Les prix sont liés, d'une manière générale, à la performance énergétique. « Il faut bien rentabiliser les efforts de recherche », argumente Patrick Le Devehat. Selon les industriels, ce n'est qu'une question de temps pour que la classe A+, la plus performante, devienne un standard. Comme cela s'est déjà produit avec la classe A... qui n'est pas forcément moins consommatrice d'énergie. En effet, l'étiquette récompense la performance énergétique, un concept plus complexe. Par exemple, dans le froid, la performance énergétique est calculée en fonction du volume utile, de la consommation électrique, mais aussi d'un coefficient modérateur dépendant du nombre de portes, d'étoiles de froid, de la présence de certains services comme le dégivrage automatique. Plus d'une dizaine de critères interviennent. Et puis, avec la majorité des appareils en A, l'étiquette énergie est-elle encore un outil efficace pour guider le choix des consommateurs ?
L'Ademe a réclamé de rééchelonner les valeurs, en les durcissant. Peine perdue ! Les industriels obtiennent de compléter la classe A avec l'ajout, dès 2003, des classes A+ et A++ pour le froid. D'après les données du Gifam, les classes énergétiques supérieures attirent de plus en plus de consommateurs. Sur les huit premiers mois de l'année 2009, les réfrigérateurs de classe A+ et A++ progressent de 20 % en valeur. Leur part de marché a doublé en deux ans. De son côté, Electrolux a décidé de supprimer la classe A de sa gamme, qui existait encore en 2009. La classe A+ concentre maintenant 90 % de ses ventes, le reste étant A++. « Le standard du marché se situe entre A et A+. Dès 2011, la classe A sera dépassée », soutient Armand Diouris. Même tendance au sein du groupe Indesit. Pour d'autres, l'information ne permet plus de différencier les produits. Mais l'Ademe a une interprétation différente : A+ ne représente que 20 % du marché, A++ étant réduit à la portion congrue. Bref, la classe A de base concentre toujours 80 % des ventes, alors que ces appareils sont aujourd'hui les moins performants. En 2014, avec la disparition programmée des équipements de froid de classe A, « un appareil A+ sera le plus mauvais achat. Pourtant, le consommateur aura l'impression de faire quelque chose de bien », regrette Édouard Toulouse, chez Ecostandard.

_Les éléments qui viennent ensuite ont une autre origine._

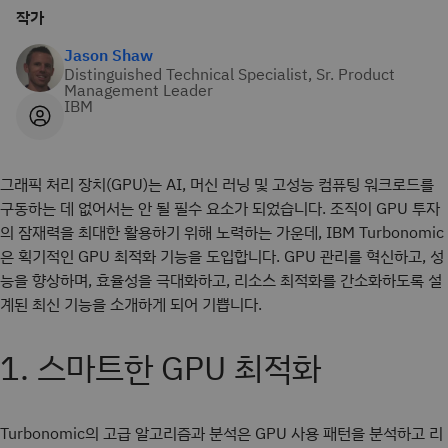
작가
Jason Shaw
Distinguished Technical Specialist, Sr. Product
Management Leader
IBM
그래픽 처리 장치(GPU)는 AI, 머신 러닝 및 고성능 컴퓨팅 워크로드를
구동하는 데 없어서는 안 될 필수 요소가 되었습니다. 조직이 GPU 투자
의 잠재력을 최대한 활용하기 위해 노력하는 가운데, IBM Turbonomic
은 획기적인 GPU 최적화 기능을 도입합니다. GPU 관리를 혁신하고, 성
능을 향상하며, 효율성을 극대화하고, 리소스 최적화를 간소화하도록 설
계된 최신 기능을 소개하게 되어 기쁩니다.
1. 스마트한 GPU 최적화
Turbonomic의 고급 알고리즘과 분석은 GPU 사용 패턴을 분석하고 리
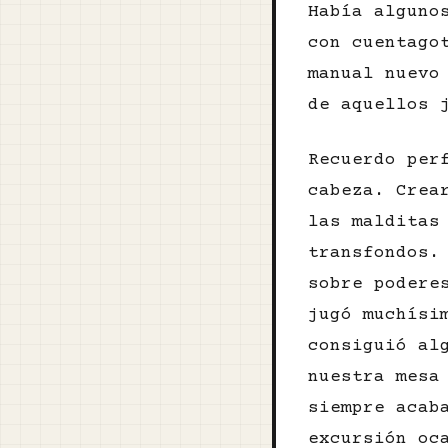
Había alguno
con cuentago
manual nuevo
de aquellos 
Recuerdo per
cabeza. Crea
las malditas
transfondos.
sobre podere
jugó muchísi
consiguió al
nuestra mesa
siempre acab
excursión oc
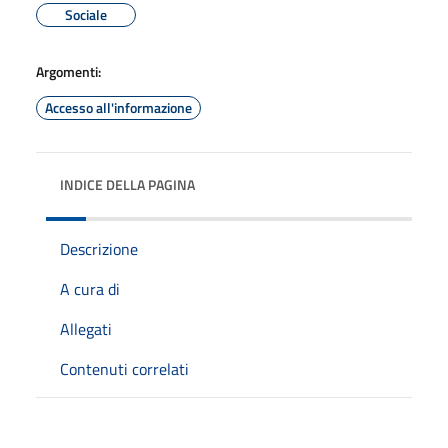
Sociale
Argomenti:
Accesso all'informazione
INDICE DELLA PAGINA
Descrizione
A cura di
Allegati
Contenuti correlati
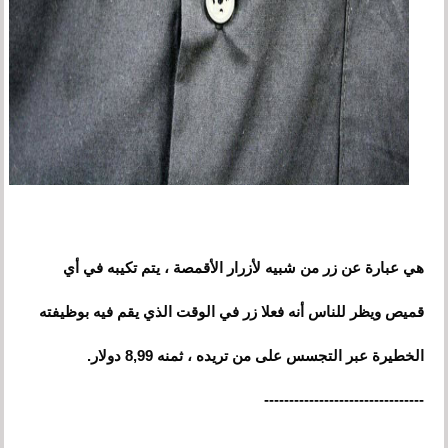
هي عبارة عن زر من شبيه لأزرار الأقمصة ، يتم تكيبه في أي
قميص ويظر للناس أنه فعلا زر في الوقت الذي يقم فيه بوظيفته
الخطيرة عبر التجسس على من تريده ، ثمنه 8,99 دولار.
--------------------------------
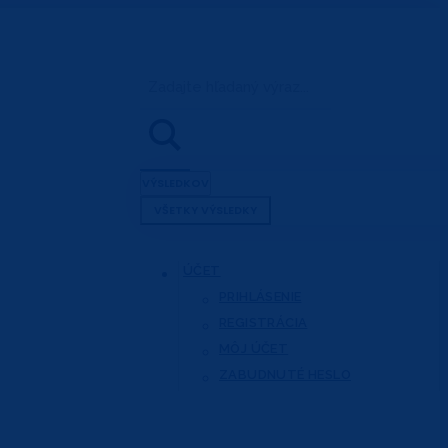
Search
...
VÝSLEDKOV
VŠETKY VÝSLEDKY
ÚČET
PRIHLÁSENIE
REGISTRÁCIA
MÔJ ÚČET
ZABUDNUTÉ HESLO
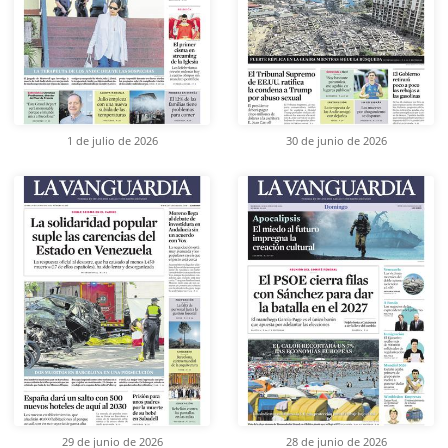
1 de julio de 2026
30 de junio de 2026
29 de junio de 2026
28 de junio de 2026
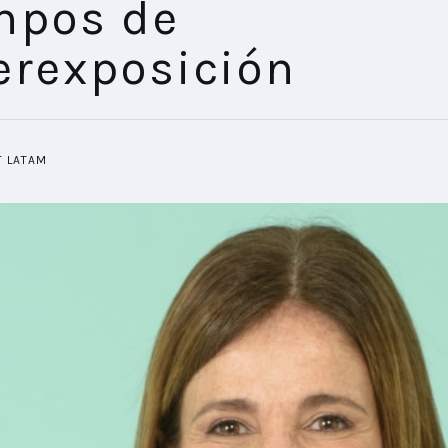
mpos de
erexposición
T LATAM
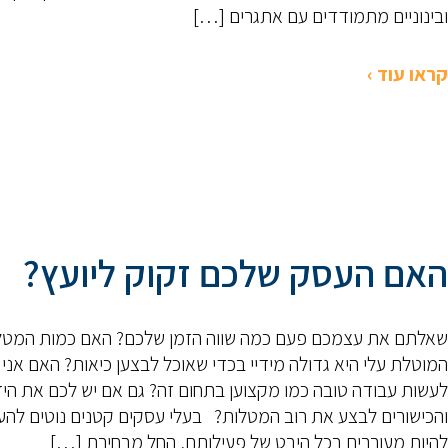
ובינוניים מתמודדים עם אתגרים […]
קראו עוד ›
האם העסק שלכם זקוק ליועץ?
שאלתם את עצמכם פעם כמה שווה הזמן שלכם? האם כמות המטל
המוטלת עלי היא גדולה מידיי בכדי שאוכל לבצען כיאות? האם אני י
לעשות עבודה טובה כמו מקצוען בתחום זה? גם אם יש לכם את הי
והכישורים לבצע את רוב המטלות? בעלי עסקים קטנים נוטים להע
להיות מעורבים בכל היבט של פעילותם, החל מבחירת […]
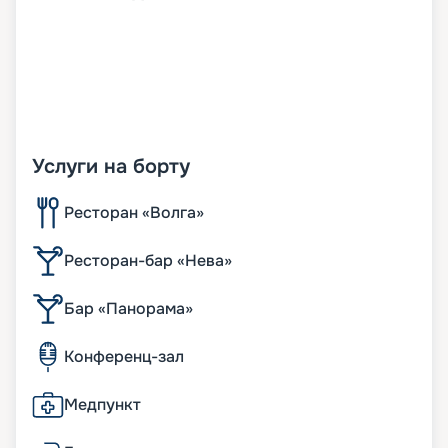
Услуги на борту
Ресторан «Волга»
Ресторан-бар «Нева»
Бар «Панорама»
Конференц-зал
Медпункт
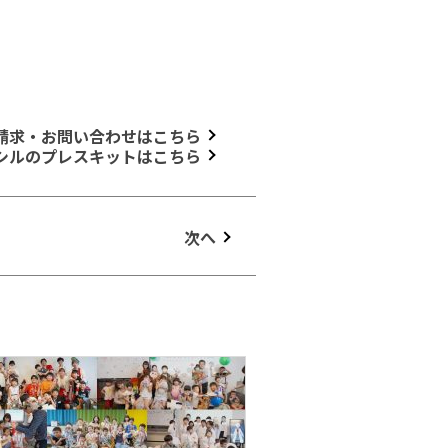
請求・お問い合わせはこちら
シルのプレスキットはこちら
次へ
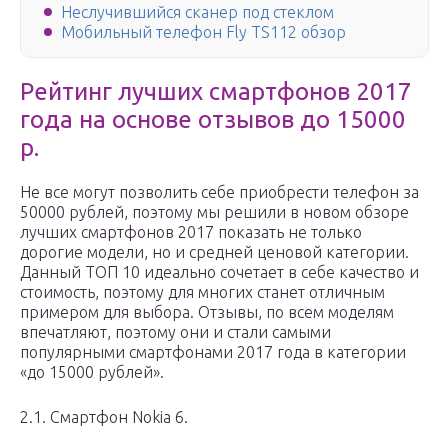
Неслучившийся сканер под стеклом
Мобильный телефон Fly TS112 обзор
Рейтинг лучших смартфонов 2017
года на основе отзывов до 15000
р.
Не все могут позволить себе приобрести телефон за
50000 рублей, поэтому мы решили в новом обзоре
лучших смартфонов 2017 показать не только
дорогие модели, но и средней ценовой категории.
Данный ТОП 10 идеально сочетает в себе качество и
стоимость, поэтому для многих станет отличным
примером для выбора. Отзывы, по всем моделям
впечатляют, поэтому они и стали самыми
популярными смартфонами 2017 года в категории
«до 15000 рублей».
2.1. Смартфон Nokia 6.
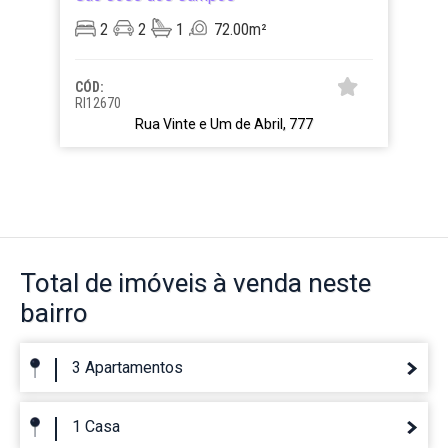
2
2
1
72.00m²
CÓD:
RI12670
Rua Vinte e Um de Abril, 777
Total de imóveis
à venda neste
bairro
3 Apartamentos
1 Casa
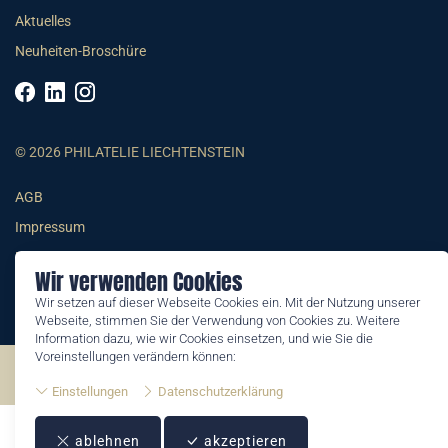
Aktuelles
Neuheiten-Broschüre
© 2026 PHILATELIE LIECHTENSTEIN
AGB
Impressum
Datenschutzerklärung
Wir verwenden Cookies
Wir setzen auf dieser Webseite Cookies ein. Mit der Nutzung unserer
Webseite, stimmen Sie der Verwendung von Cookies zu. Weitere
Information dazu, wie wir Cookies einsetzen, und wie Sie die
Voreinstellungen verändern können:
©2026 by Philatelie Liechtenstein | All rights reserved
Einstellungen
Datenschutzerklärung
ablehnen
akzeptieren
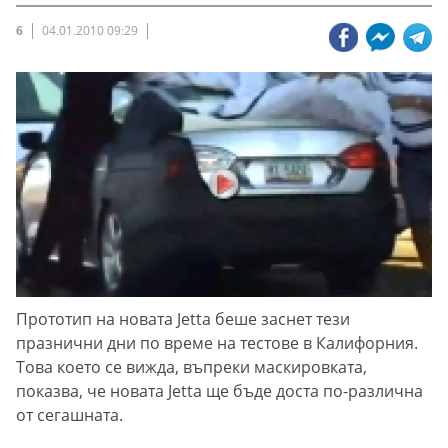
6
04.01.2010 09:29
Прототип на новата Jetta беше заснет тези
празнични дни по време на тестове в Калифорния.
Това което се вижда, въпреки маскировката,
показва, че новата Jetta ще бъде доста по-различна
от сегашната.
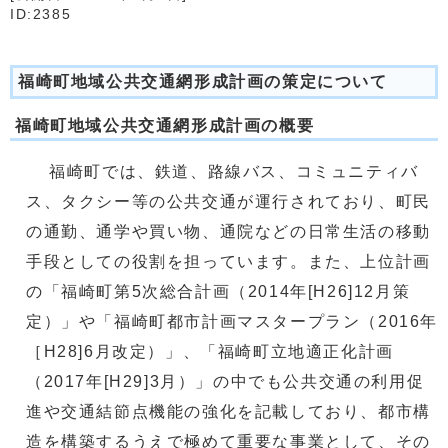
ID:2385
福崎町地域公共交通網形成計画の策定について
福崎町地域公共交通網形成計画の概要
福崎町では、鉄道、路線バス、コミュニティバ
ス、タクシー等の公共交通が運行されており、町民
の通勤、通学や買い物、通院などの日常生活の移動
手段としての役割を担っています。また、上位計画
の「福崎町第5次総合計画（2014年[H26]12月策
定）」や「福崎町都市計画マスタープラン（2016年
［H28]6月改定）」、「福崎町立地適正化計画
（2017年[H29]3月）」の中でも公共交通の利用促
進や交通結節点機能の強化を記載しており、都市構
造を構築するうえで極めて重要な事業として、その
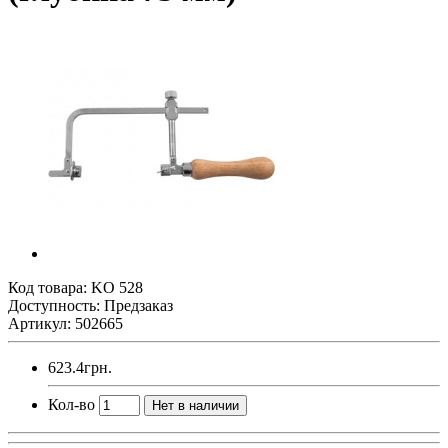
Код товара:
KO 528
Доступность: Предзаказ
Артикул: 502665
623.4грн.
Кол-во
Нет в наличии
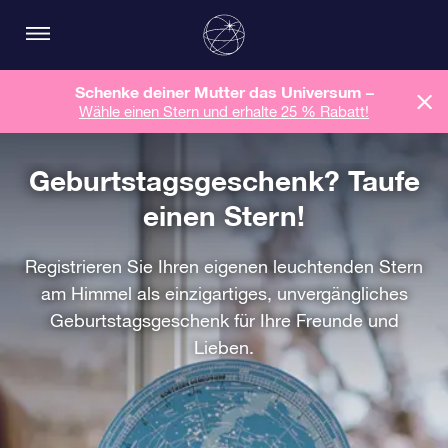
Schenke deiner Mutter das Universum –
Wähle einen Stern und erhalte 25 % Rabatt!
Geburtstagsgeschenk? Taufe
einen Stern!
Registrieren Sie Ihren eigenen leuchtenden Stern
am Himmel als einzigartiges, unvergängliches
Geburtstagsgeschenk für Ihre Freunde und
Lieben.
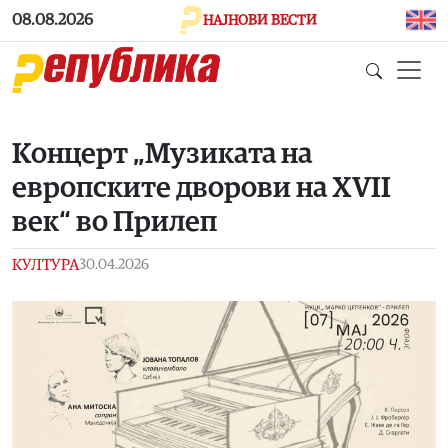
Skip to main content
08.08.2026
НАЈНОВИ ВЕСТИ
Концерт „Музиката на
европските дворови на XVII
век“ во Прилеп
КУЛТУРА
30.04.2026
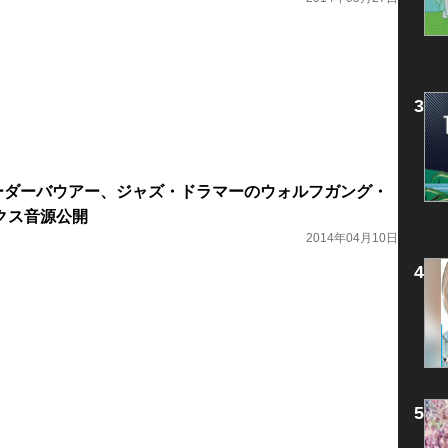
ーダーバウアー、ジャズ・ドラマーのウォルフガング・
クス音源公開
2014年04月10日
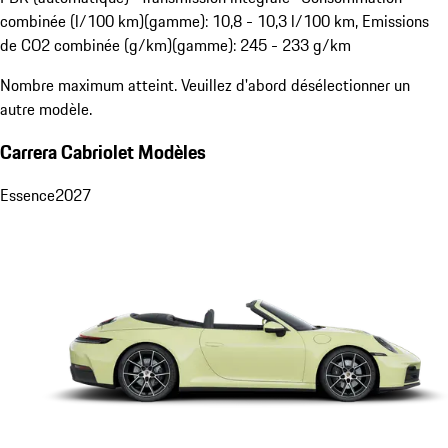
combinée (l/100 km)(gamme): 10,8 - 10,3 l/100 km, Emissions
de CO2 combinée (g/km)(gamme): 245 - 233 g/km
Nombre maximum atteint. Veuillez d'abord désélectionner un
autre modèle.
Carrera Cabriolet Modèles
Essence
2027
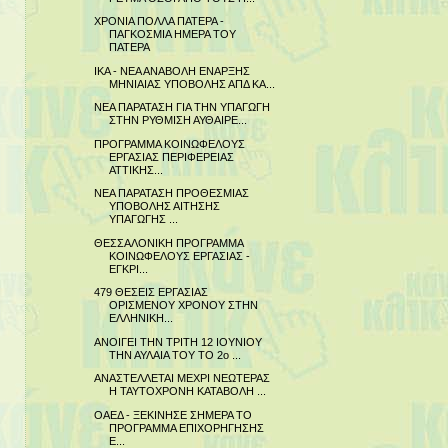
ΧΡΟΝΙΑ ΠΟΛΛΑ ΠΑΤΕΡΑ -
ΠΑΓΚΟΣΜΙΑ ΗΜΕΡΑ ΤΟΥ
ΠΑΤΕΡΑ
ΙΚΑ - ΝΕΑ ΑΝΑΒΟΛΗ ΕΝΑΡΞΗΣ
ΜΗΝΙΑΙΑΣ ΥΠΟΒΟΛΗΣ ΑΠΔ ΚΑ...
ΝΕΑ ΠΑΡΑΤΑΣΗ ΓΙΑ ΤΗΝ ΥΠΑΓΩΓΗ
ΣΤΗΝ ΡΥΘΜΙΣΗ ΑΥΘΑΙΡΕ...
ΠΡΟΓΡΑΜΜΑ ΚΟΙΝΩΦΕΛΟΥΣ
ΕΡΓΑΣΙΑΣ ΠΕΡΙΦΕΡΕΙΑΣ
ΑΤΤΙΚΗΣ...
ΝΕΑ ΠΑΡΑΤΑΣΗ ΠΡΟΘΕΣΜΙΑΣ
ΥΠΟΒΟΛΗΣ ΑΙΤΗΣΗΣ
ΥΠΑΓΩΓΗΣ ...
ΘΕΣΣΑΛΟΝΙΚΗ ΠΡΟΓΡΑΜΜΑ
ΚΟΙΝΩΦΕΛΟΥΣ ΕΡΓΑΣΙΑΣ -
ΕΓΚΡΙ...
479 ΘΕΣΕΙΣ ΕΡΓΑΣΙΑΣ
ΟΡΙΣΜΕΝΟΥ ΧΡΟΝΟΥ ΣΤΗΝ
ΕΛΛΗΝΙΚΗ...
ΑΝΟΙΓΕΙ ΤΗΝ ΤΡΙΤΗ 12 ΙΟΥΝΙΟΥ
ΤΗΝ ΑΥΛΑΙΑ ΤΟΥ ΤΟ 2ο ...
ΑΝΑΣΤΕΛΛΕΤΑΙ ΜΕΧΡΙ ΝΕΩΤΕΡΑΣ
Η ΤΑΥΤΟΧΡΟΝΗ ΚΑΤΑΒΟΛΗ ...
ΟΑΕΔ - ΞΕΚΙΝΗΣΕ ΣΗΜΕΡΑ ΤΟ
ΠΡΟΓΡΑΜΜΑ ΕΠΙΧΟΡΗΓΗΣΗΣ
Ε...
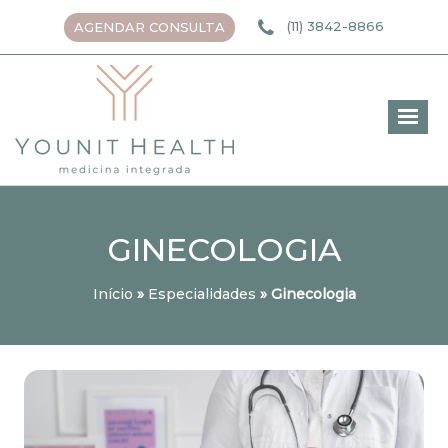
(11) 3842-8866
AGENDAR CONSULTA
GINECOLOGIA
Início
»
Especialidades
»
Ginecologia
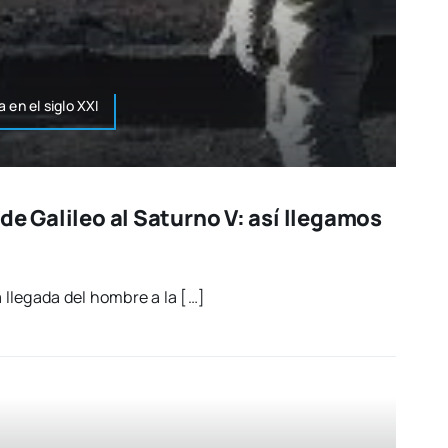
 en el siglo XXI
de Galileo al Saturno V: así llegamos
a lle­ga­da del hom­bre a la […]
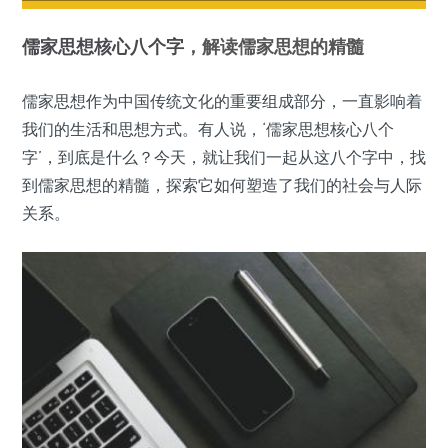
儒家思想
核心
八个字
，解读儒家思想的精髓
儒家思想作为中国传统文化的重要组成部分，一直影响着
我们的生活和思想方式。有人说，‘儒家思想核心八个
字’，到底是什么？今天，就让我们一起从这八个字中，找
到儒家思想的精髓，探索它如何塑造了我们的社会与人际
关系。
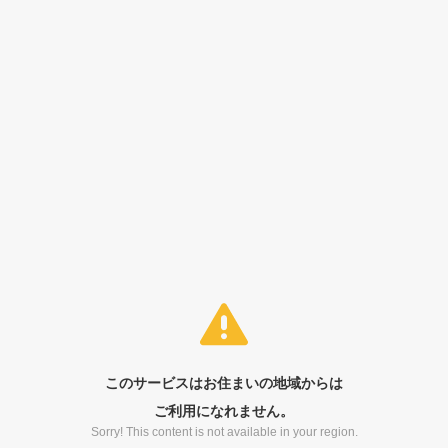
このサービスはお住まいの地域からは
ご利用になれません。
Sorry! This content is not available in your region.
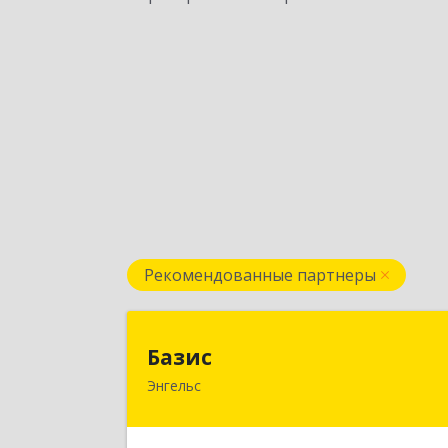
Рекомендованные партнеры
Бази
Базис
Энгельс
413100, Саратовская обл, м.р-
Энгельсский, г.п. город Энгельс
Энгельс г, Тихая ул, дом № 5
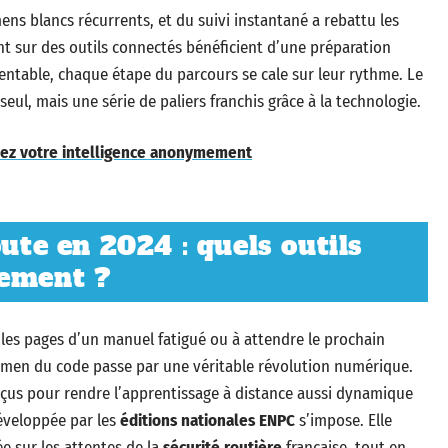
ens blancs récurrents, et du suivi instantané a rebattu les
nt sur des outils connectés bénéficient d’une préparation
rentable, chaque étape du parcours se cale sur leur rythme. Le
eul, mais une série de paliers franchis grâce à la technologie.
estez votre intelligence anonymement
oute en 2024 : quels outils
cement ?
les pages d’un manuel fatigué ou à attendre le prochain
xamen du code passe par une véritable révolution numérique.
nçus pour rendre l’apprentissage à distance aussi dynamique
veloppée par les
éditions nationales ENPC
s’impose. Elle
e sur les attentes de la
sécurité routière
française, tout en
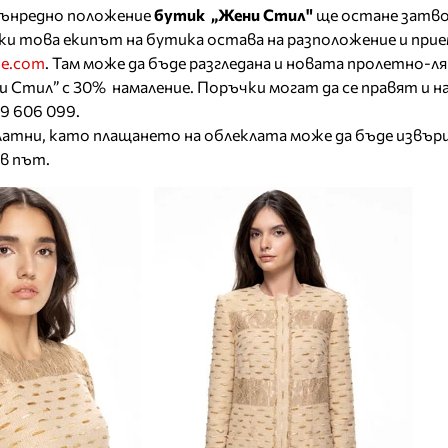
вънредно полoжение
бутик „Жени Стил"
ще остане затв
еки това екипът на бутика остава на разположение и при
le.com
. Там може да бъде разгледана и новата пролетно-л
и Стил” с 30% намаление. Поръчки могат да се правят и н
9 606 099.
тни, като плащането на облеклата може да бъде извър
в път.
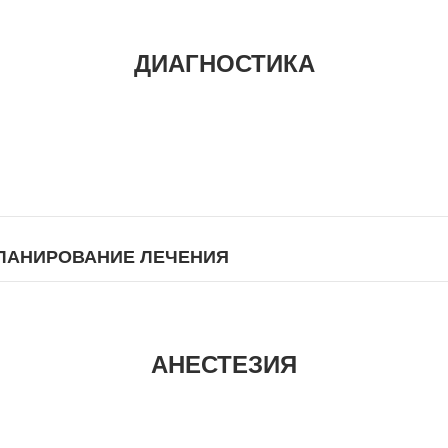
ДИАГНОСТИКА
ПЛАНИРОВАНИЕ ЛЕЧЕНИЯ
АНЕСТЕЗИЯ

L'année 2009 a été l'occasion de repenser l'étiquette énergie, dans le cadre de la révision de la directive EUP 2005/32/C (produits utilisant de l'énergie, energy using products). Or, les parties prenantes sont restées campées sur leurs positions. Les industriels défendent une échelle ouverte. Les associations de défense des consommateurs et de l'environnement et l'Ademe militent pour un durcissement des mêmes catégories. Finalement, la Commission européenne et le Parlement se sont accordés, en novembre 2009, sur l'ajout de trois classes, A+, A++, A+++, et sur la limitation de leur nombre à sept. Ainsi, sur une étiquette, si la meilleure classe est A+++, la plus basse sera D. Pour l'Ademe et les associations de consommateurs, c'est un fiasco. « Ces étiquettes brouillent le message. Les consommateurs pensent que c'est du marketing », soutient Hervé Lefebvre, à l'Ademe. Même des industriels sont mécontents, n'en déplaise au Gifam. « Ces trois classes A+, A++ et A+++ n'ont aucun sens », renchérit Armand Diouris. Le point final est apporté par l'université suisse de St. Gallen, via une étude publiée en août 2009. Elle montre que l'abandon de l'échelle historique, allant de A à G, apporte de la confusion. L'introduction des catégories de type A-20 % (l'hypothèse retenue à l'époque de l'étude) voit la crédibilité accordée au label chuter de 34 à 24 %. Inversement, l'importance du prix sur l'étiquette énergie augmente, passant de 35 à 44 %. De plus, la différence entre des produits A-40 % et A-20 % est perçue comme étant inférieure à celle existant entre des produits classés A ou B, alors que l'écart est similaire. Une perception qui a une conséquence sur le surcoût accepté par les consommateurs. Dans l'ancien système, ils sont prêts à payer 18 % de plus pour un produit plus performant, alors que le nouveau n'incite qu'à un surcoût de 4 %.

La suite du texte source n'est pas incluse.